___ Exercise material ___

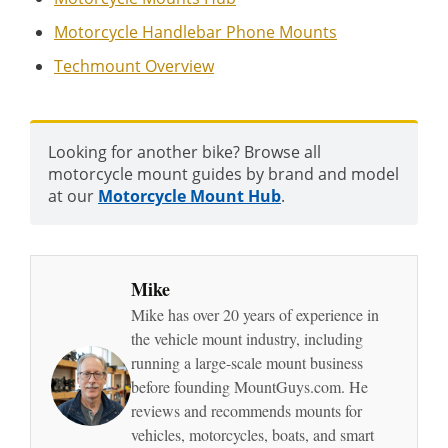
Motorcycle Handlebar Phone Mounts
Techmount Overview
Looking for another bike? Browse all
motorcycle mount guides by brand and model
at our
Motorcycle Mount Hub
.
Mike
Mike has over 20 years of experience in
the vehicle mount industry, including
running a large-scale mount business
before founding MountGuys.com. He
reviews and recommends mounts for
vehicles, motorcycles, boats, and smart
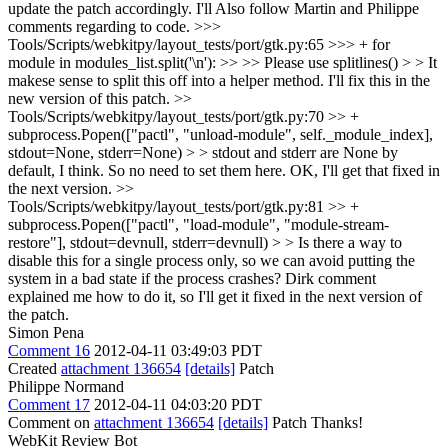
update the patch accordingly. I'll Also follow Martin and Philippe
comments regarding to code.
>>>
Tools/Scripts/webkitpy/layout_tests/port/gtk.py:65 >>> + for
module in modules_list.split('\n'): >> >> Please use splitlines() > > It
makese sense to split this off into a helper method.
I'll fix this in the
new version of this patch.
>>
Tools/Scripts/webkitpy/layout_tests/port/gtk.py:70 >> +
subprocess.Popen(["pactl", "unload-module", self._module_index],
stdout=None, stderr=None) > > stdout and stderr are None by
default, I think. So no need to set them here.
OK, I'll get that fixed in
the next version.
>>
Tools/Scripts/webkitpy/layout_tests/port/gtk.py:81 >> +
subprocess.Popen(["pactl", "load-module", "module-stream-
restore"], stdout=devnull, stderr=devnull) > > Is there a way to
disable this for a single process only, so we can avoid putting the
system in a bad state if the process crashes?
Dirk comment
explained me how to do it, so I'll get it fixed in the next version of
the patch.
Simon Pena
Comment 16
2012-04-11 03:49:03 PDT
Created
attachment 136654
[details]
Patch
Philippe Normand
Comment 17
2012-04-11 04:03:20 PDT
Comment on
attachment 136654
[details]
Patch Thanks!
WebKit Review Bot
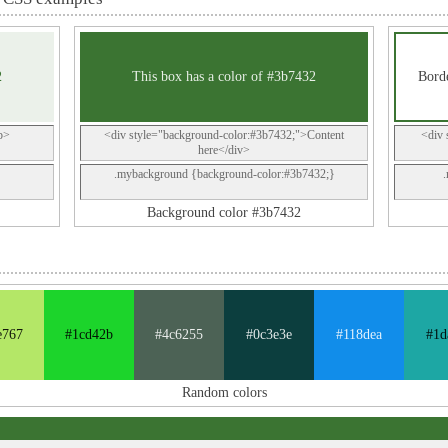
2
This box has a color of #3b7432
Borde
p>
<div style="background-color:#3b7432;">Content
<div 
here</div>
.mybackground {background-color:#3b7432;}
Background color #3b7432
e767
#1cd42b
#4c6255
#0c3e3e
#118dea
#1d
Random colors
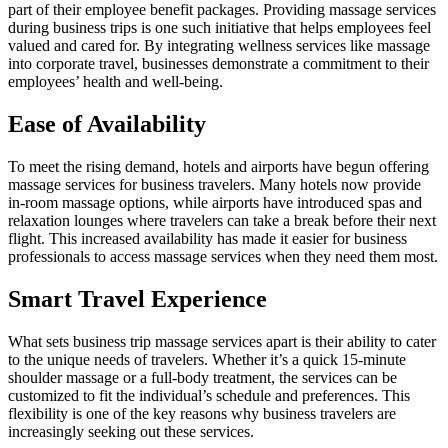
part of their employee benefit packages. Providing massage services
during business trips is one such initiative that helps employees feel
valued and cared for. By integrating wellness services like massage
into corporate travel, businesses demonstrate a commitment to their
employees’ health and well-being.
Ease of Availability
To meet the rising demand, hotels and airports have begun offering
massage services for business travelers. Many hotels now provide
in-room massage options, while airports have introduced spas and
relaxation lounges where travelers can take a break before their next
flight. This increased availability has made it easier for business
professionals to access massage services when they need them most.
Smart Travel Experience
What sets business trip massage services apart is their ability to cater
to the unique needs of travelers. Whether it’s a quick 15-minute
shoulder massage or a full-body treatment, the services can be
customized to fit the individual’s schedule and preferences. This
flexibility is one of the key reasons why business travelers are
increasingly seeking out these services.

___

Problem:
Count each line above that has the word "hotels" in it, and write down nothing but the total.

Solved exercise:
2